Antiseptic-impregnated catheters (AIC) coated with either chlorhexidine and silver sulfadiazine (CSS) or minocycline-rifampin (MR) have been studied in an effort to determine their effectiveness in decreasing the rate of CLABSI. Randomized clinical trials have generally not shown these catheters to be beneficial (McGee and Gould 2003). In a randomized clinical trial evaluating 232 catheters inserted in 180 critically ill hospitalized adult patients in use <10 days, there was no significant difference in the rates of colonization between antiseptic-impregnated and non-impregnated catheters (Theaker et al. 2002). Separate meta-analyses reviewing randomized controlled trials comparing AICs and non-AICs with a median insertion duration of 7–12 days concluded the efficacy of CSS catheters to be <2 weeks with MR catheters being effective somewhat longer (Mermel 2000; Walder et al. 2002). The results of numerous studies are difficult to compare with no type of catheter showing a definitive advantage. The CDC recommends that institutions develop strategies to provide education of personnel who insert and maintain catheters, with use of maximal sterile barrier precautions (i.e., cap, mask, sterile gown, sterile gloves and a sterile full body drape for line insertion) and skin antisepsis with >0.5 % chlorhexidine with alcohol for insertion. The use of antimicrobial-coated catheters is recommended at institutions where implementation of these CDC strategies fails to decrease CLABSI rates (O’Grady et al. 2011). Maki et al. (2006) determined that institutions with a baseline CLABSI rate of >2 % would benefit from use of AICs as this was the threshold at which AICs would decrease overall costs.

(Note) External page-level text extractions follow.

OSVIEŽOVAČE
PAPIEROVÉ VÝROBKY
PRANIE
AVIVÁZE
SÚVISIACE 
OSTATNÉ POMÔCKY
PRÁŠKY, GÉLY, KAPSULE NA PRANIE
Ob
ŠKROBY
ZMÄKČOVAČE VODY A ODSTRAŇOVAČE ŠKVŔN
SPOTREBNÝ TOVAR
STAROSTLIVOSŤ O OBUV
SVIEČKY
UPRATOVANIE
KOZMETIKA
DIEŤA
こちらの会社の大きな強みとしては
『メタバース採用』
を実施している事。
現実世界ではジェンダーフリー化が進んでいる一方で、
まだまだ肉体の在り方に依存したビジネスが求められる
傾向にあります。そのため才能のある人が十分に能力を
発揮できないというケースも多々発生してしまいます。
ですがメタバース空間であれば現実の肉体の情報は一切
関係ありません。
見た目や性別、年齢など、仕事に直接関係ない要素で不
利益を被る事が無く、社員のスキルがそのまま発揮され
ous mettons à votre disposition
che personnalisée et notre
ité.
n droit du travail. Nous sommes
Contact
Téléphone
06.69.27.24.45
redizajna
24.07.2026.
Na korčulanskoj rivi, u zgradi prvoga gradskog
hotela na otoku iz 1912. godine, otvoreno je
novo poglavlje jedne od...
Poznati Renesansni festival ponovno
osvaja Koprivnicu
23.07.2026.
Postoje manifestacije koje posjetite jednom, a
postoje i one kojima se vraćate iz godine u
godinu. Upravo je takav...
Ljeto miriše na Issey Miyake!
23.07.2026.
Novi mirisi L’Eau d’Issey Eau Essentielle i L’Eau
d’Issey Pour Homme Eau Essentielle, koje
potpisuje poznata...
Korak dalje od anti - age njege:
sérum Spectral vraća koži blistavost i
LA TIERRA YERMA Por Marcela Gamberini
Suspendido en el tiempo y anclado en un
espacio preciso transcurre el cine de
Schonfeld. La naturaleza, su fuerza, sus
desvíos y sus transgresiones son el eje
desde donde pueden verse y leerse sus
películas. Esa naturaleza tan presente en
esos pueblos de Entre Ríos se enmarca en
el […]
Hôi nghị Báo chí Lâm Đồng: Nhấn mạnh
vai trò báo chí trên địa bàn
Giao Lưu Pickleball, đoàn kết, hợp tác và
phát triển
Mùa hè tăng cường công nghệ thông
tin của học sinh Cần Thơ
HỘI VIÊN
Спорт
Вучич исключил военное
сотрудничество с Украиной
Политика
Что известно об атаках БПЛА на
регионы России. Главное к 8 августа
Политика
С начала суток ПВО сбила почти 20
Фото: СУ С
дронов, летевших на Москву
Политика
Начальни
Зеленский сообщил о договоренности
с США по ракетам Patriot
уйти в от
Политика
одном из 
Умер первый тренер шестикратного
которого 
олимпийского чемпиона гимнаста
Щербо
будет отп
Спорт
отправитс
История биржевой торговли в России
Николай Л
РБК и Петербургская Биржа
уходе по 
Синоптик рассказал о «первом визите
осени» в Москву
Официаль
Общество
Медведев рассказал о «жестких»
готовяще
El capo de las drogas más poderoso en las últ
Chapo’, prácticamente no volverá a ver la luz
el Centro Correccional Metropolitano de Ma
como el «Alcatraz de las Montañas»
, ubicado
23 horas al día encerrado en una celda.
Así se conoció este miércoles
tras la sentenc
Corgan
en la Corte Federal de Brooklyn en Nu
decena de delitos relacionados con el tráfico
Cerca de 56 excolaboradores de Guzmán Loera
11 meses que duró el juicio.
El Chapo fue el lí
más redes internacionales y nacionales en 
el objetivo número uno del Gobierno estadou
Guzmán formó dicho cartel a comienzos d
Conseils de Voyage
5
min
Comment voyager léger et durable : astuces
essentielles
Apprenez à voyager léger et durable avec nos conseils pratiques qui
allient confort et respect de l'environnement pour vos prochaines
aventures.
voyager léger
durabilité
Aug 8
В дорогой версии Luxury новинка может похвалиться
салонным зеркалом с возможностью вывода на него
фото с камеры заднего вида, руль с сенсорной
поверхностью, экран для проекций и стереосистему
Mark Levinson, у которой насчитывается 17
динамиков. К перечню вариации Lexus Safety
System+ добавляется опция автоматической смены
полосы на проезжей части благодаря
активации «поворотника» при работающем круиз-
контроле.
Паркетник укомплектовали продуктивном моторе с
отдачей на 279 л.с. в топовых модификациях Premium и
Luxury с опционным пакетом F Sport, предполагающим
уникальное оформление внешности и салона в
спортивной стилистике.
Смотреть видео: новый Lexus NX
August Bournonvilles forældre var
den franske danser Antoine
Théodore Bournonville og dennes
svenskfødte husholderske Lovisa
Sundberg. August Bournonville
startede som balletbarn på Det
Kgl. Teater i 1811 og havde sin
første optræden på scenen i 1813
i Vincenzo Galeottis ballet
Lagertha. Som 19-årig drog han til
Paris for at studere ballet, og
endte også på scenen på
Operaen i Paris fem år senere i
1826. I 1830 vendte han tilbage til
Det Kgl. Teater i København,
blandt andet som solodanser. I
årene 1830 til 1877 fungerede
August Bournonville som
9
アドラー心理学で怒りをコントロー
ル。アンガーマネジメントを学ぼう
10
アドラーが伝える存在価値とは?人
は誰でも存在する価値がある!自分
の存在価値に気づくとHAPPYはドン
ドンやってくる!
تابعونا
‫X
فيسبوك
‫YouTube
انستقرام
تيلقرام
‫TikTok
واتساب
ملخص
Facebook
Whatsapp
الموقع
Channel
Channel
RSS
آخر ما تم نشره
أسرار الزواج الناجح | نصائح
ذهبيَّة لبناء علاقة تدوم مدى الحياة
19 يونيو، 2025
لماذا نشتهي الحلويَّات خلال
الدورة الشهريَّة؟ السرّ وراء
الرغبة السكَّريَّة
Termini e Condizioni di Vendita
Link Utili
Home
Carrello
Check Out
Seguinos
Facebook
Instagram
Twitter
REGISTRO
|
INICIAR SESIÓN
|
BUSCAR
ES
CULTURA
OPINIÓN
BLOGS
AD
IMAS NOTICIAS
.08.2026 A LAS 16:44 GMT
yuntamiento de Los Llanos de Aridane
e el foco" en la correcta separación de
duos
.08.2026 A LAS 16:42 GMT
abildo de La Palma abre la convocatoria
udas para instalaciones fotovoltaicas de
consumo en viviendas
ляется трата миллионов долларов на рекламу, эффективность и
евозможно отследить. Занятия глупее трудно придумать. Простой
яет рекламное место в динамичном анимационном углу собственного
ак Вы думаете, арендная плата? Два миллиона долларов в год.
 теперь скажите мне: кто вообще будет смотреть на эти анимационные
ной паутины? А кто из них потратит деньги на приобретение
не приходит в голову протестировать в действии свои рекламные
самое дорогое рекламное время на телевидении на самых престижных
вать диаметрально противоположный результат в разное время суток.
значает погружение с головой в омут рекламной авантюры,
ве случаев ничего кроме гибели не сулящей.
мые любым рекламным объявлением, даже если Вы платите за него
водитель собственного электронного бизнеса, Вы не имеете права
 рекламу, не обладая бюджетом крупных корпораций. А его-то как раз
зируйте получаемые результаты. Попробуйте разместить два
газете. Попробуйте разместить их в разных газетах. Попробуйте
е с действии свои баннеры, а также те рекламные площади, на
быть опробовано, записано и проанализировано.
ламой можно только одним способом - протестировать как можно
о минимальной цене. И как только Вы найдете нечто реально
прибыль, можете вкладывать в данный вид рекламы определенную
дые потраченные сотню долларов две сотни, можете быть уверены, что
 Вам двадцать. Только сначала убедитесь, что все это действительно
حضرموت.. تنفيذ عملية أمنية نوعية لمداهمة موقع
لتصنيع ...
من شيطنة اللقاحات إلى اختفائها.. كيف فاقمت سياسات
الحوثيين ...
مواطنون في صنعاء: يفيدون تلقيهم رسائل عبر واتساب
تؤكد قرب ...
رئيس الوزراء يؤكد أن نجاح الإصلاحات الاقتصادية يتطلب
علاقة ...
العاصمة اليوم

A functioning CVC is a catheter that flushes easily, infuses without difficulty and has brisk blood return (Baskin et al. 2009). Occlusion is the most common noninfectious complication of CVCs with an occurrence rate of 25 % and resulting in delays in the administration of chemotherapy and supportive care (Stephens et al. 1995). Rapid assessment is needed to determine both the cause of the obstruction and the appropriate interventions. Causes of CVC occlusion include mechanical complications, drug precipitate or lipid residue and thrombosis. Each of these problems can result in either partial or complete obstruction of the catheter. A partial occlusion allows for fluid infusion but either a sluggish or complete inability to withdraw blood (ball-valve effect). A complete occlusion allows neither fluid infusion nor blood withdrawal. An unusual problem may occur with implanted ports allowing blood withdrawal but not fluid administration due to a thrombus inside the reservoir at the outlet port (a reverse ball-valve effect).